[Transcribed page contents]
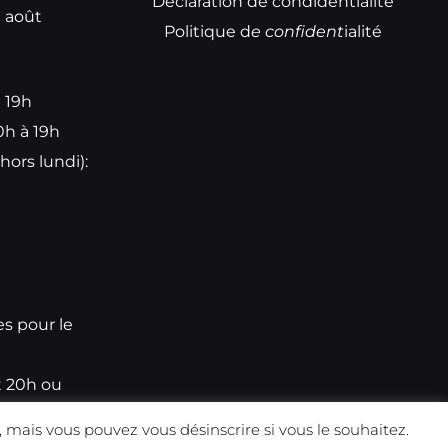
Déclaration de condidentialité
t août
Politique d
e
confident
ialité
à 19h
0h à 19h
hors lundi):
e
es pour le
t 20h ou
 mais vous pouvez vous désinscrire si vous le souhaitez.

### ABOUT THIS EXERCISE
Copy the preceding data in full and word for word, dropping its pictures.

### SOLUTION BELOW
Déclaration de condidentialité
t août
Politique d
e
confident
ialité
à 19h
0h à 19h
hors lundi):
e
es pour le
t 20h ou
 mais vous pouvez vous désinscrire si vous le souhaitez.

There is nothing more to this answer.